INSTRUCTIONS FOR THE TASK | What lines in the records below include the word "mark"? Return each one.

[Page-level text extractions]
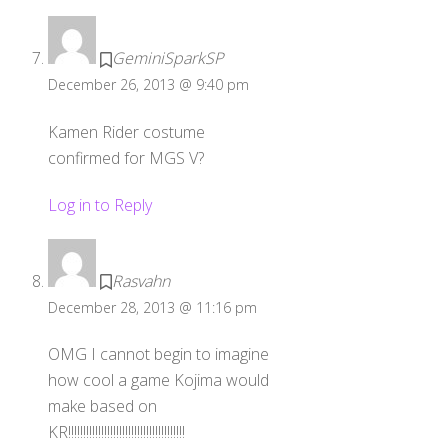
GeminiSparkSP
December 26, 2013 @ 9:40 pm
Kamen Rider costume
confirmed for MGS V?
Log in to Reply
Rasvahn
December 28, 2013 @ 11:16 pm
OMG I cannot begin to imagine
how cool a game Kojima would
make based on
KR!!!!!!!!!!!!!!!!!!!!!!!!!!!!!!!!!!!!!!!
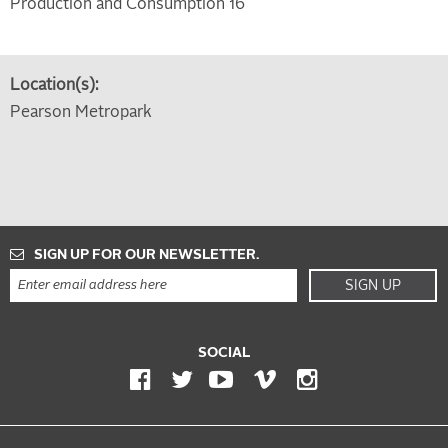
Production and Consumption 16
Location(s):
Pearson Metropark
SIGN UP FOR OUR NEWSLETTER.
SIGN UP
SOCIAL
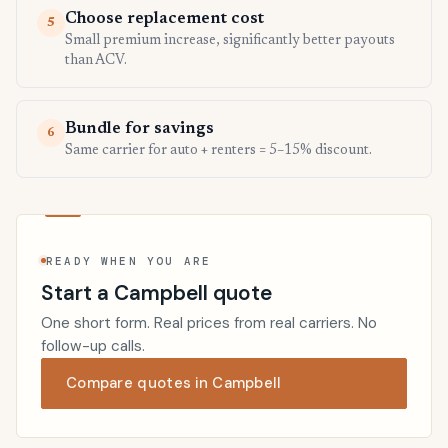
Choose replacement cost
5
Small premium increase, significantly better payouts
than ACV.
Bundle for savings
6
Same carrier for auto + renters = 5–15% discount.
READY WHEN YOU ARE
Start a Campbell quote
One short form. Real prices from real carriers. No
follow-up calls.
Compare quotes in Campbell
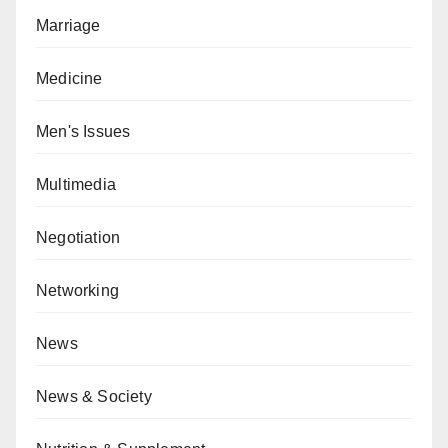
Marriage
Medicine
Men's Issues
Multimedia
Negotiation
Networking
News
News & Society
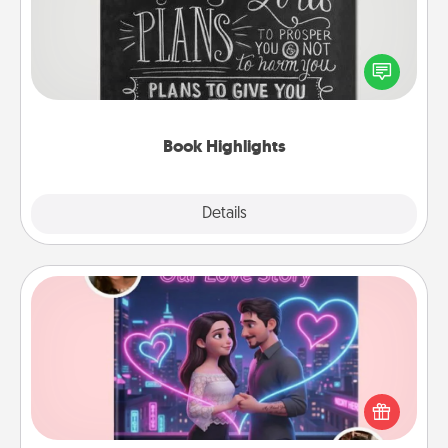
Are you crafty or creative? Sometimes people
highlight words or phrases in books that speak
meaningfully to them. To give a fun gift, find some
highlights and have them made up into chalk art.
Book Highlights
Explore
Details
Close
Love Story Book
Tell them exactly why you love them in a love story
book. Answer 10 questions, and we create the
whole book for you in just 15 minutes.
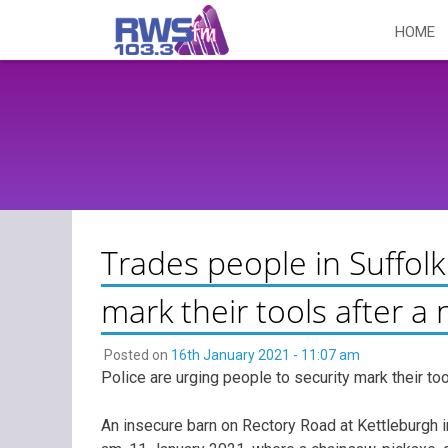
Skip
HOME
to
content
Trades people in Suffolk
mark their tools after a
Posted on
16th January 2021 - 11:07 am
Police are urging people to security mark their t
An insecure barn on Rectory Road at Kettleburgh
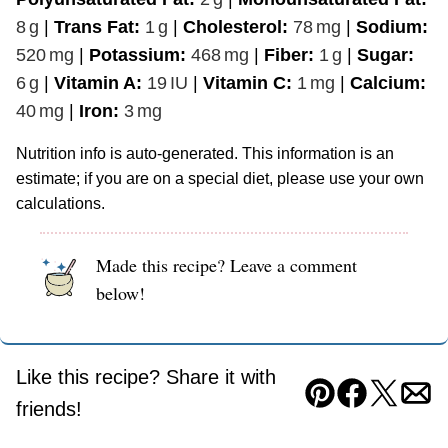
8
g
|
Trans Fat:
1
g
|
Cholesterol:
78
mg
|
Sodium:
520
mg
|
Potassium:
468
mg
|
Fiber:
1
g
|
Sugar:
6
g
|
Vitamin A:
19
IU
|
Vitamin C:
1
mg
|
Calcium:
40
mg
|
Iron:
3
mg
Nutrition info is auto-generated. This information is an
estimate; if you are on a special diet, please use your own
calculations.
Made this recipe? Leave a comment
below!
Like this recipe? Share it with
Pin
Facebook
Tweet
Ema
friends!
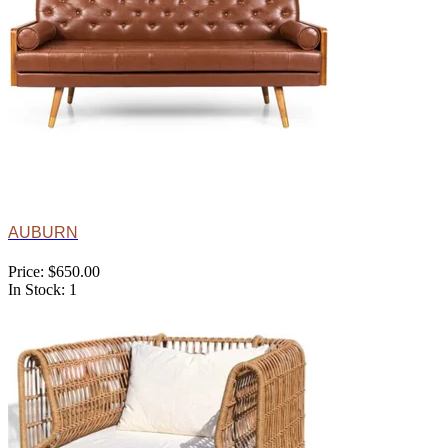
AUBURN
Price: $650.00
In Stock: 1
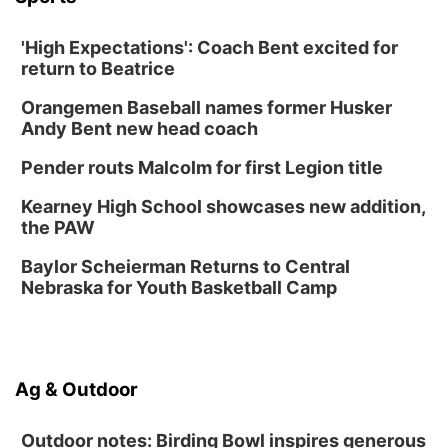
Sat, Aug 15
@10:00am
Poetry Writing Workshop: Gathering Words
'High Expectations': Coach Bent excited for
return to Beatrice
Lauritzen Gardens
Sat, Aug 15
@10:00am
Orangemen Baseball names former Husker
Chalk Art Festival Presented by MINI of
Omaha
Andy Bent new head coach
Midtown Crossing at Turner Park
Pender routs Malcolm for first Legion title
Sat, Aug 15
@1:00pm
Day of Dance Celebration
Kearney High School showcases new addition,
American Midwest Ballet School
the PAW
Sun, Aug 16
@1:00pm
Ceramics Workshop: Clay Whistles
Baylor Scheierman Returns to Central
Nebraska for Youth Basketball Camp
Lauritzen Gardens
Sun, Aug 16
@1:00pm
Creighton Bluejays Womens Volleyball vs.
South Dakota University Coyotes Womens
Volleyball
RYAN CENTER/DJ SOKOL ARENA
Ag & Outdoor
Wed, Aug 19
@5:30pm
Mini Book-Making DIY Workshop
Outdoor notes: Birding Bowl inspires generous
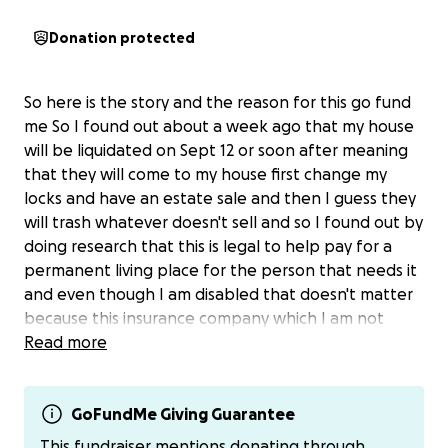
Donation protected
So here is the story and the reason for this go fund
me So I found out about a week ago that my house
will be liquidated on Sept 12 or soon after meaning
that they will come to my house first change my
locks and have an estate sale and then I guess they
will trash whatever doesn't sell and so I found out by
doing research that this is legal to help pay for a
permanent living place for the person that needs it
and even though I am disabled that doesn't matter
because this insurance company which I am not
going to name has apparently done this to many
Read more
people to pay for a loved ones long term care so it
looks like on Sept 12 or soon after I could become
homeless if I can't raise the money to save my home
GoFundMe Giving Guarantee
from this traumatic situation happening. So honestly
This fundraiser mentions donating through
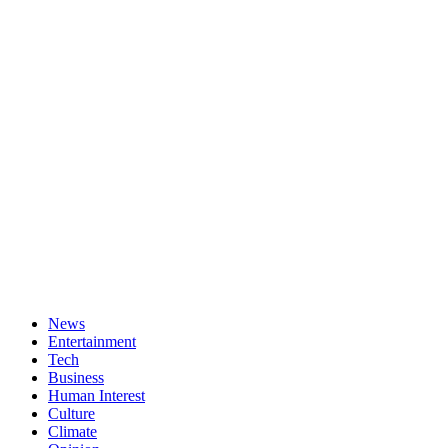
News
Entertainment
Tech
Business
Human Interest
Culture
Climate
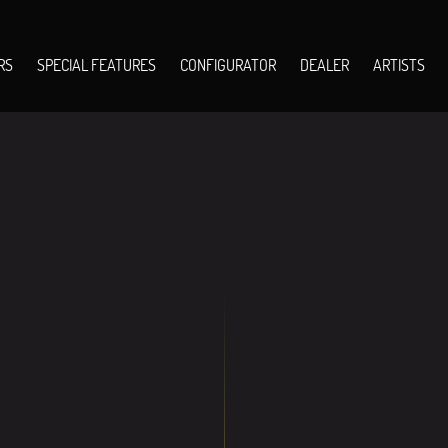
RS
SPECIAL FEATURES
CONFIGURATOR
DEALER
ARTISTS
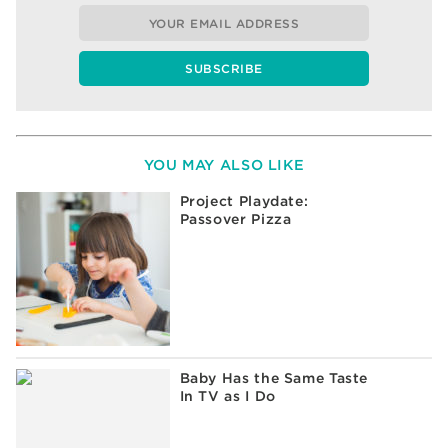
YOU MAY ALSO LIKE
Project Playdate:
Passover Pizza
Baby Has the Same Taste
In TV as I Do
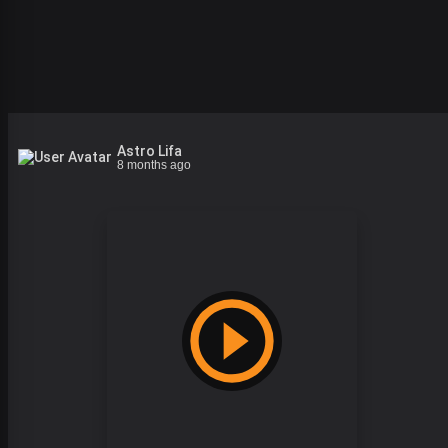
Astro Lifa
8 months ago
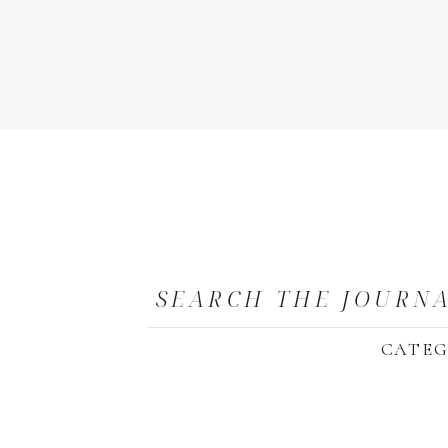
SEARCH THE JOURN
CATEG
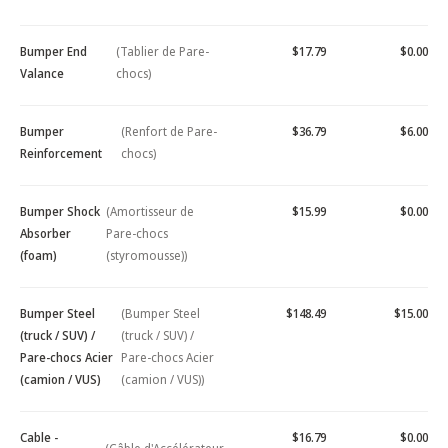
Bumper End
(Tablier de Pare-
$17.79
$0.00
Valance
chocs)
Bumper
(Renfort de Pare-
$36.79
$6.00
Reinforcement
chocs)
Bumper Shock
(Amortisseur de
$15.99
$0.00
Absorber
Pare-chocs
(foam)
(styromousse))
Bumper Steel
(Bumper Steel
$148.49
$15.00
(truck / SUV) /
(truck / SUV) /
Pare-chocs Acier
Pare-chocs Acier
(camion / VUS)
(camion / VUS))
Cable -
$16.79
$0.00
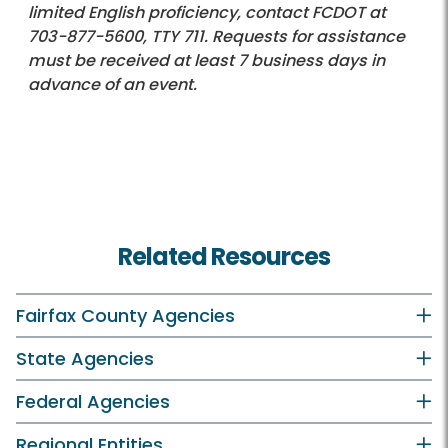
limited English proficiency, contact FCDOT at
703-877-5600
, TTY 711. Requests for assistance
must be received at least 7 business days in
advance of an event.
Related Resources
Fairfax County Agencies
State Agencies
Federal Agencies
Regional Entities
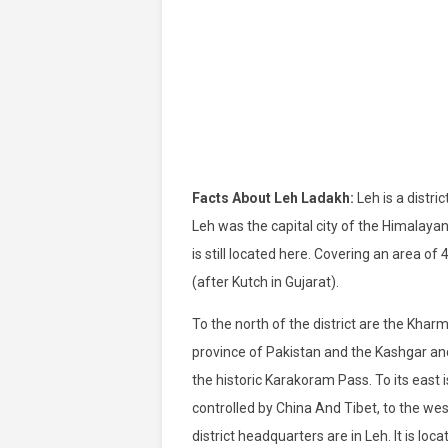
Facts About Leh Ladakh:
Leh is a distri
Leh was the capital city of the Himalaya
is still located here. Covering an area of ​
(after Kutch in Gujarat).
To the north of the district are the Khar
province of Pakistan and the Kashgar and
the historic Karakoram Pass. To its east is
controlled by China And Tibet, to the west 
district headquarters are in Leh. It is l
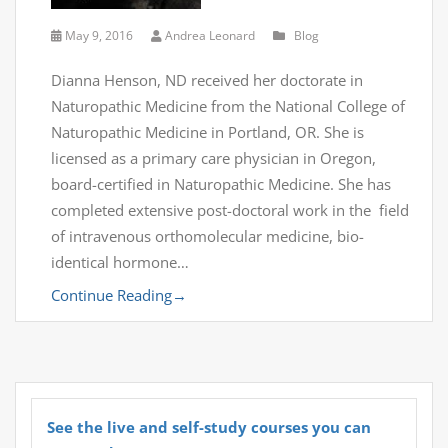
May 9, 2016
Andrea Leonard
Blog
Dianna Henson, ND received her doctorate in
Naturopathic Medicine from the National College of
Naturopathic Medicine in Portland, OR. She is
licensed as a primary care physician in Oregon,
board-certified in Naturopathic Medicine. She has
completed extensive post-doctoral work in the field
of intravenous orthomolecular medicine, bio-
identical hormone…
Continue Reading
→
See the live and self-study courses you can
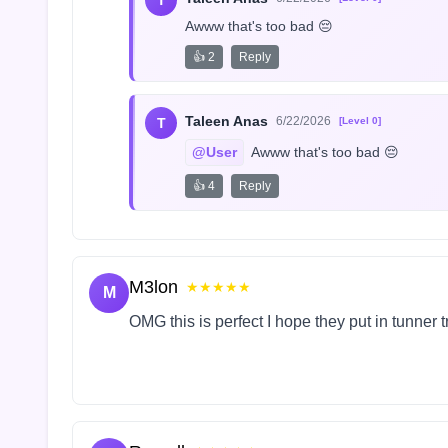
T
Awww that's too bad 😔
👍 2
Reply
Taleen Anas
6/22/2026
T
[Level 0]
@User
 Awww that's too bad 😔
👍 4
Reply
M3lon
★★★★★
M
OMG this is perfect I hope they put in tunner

SOLUTION |
mark their tools after a
Police are urging people to security mark their t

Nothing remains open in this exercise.